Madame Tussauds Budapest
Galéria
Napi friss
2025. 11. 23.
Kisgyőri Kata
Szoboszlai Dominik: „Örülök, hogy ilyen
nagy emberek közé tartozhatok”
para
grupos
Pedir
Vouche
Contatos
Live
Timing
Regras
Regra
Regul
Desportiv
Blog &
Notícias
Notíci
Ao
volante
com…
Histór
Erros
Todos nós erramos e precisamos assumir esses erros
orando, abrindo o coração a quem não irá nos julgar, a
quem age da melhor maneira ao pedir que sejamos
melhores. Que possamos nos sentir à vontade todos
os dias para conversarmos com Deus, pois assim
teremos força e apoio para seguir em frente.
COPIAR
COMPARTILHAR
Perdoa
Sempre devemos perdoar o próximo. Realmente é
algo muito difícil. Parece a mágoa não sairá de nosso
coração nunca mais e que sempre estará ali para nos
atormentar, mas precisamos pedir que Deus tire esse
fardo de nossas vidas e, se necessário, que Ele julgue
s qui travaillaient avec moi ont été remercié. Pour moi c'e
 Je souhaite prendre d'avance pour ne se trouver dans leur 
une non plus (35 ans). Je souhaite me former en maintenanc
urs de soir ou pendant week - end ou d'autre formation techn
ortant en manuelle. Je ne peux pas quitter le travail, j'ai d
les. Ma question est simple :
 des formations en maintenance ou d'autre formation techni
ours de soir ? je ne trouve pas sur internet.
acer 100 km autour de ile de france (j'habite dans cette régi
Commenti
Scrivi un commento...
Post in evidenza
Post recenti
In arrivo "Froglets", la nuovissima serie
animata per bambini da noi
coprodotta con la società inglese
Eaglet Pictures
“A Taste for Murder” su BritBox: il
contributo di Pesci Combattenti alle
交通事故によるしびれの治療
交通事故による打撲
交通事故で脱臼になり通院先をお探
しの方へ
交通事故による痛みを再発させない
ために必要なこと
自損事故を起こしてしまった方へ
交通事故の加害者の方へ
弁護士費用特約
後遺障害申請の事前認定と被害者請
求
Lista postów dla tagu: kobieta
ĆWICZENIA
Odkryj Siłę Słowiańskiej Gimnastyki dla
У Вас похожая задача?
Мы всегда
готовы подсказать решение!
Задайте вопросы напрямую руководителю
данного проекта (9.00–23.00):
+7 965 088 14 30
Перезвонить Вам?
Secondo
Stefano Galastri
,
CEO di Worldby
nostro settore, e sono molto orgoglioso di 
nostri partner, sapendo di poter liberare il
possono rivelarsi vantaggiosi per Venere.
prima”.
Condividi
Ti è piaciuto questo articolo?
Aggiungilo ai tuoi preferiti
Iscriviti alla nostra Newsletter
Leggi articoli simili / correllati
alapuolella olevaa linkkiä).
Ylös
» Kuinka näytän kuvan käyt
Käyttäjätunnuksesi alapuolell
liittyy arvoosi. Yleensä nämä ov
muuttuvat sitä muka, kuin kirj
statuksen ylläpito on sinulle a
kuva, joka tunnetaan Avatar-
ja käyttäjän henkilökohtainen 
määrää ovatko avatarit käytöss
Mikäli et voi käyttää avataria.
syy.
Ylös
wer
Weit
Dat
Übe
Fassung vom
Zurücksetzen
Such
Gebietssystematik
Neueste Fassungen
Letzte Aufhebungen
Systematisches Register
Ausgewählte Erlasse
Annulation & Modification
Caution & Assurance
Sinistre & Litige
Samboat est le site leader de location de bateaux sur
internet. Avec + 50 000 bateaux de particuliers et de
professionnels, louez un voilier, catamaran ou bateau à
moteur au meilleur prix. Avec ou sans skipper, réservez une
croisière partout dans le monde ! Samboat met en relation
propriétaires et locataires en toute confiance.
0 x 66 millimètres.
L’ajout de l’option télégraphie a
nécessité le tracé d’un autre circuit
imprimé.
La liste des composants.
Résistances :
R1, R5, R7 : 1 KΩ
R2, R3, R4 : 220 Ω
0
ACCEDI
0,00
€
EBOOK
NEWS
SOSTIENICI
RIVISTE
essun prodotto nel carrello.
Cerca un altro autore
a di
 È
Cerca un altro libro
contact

◆ Assigned task ◆
In the listing, find all lines with the string "para" and copy them.

◆ Response for this exercise ◆
para
os dias para conversarmos com Deus, pois assim
teremos força e apoio para seguir em frente.
coração nunca mais e que sempre estará ali para nos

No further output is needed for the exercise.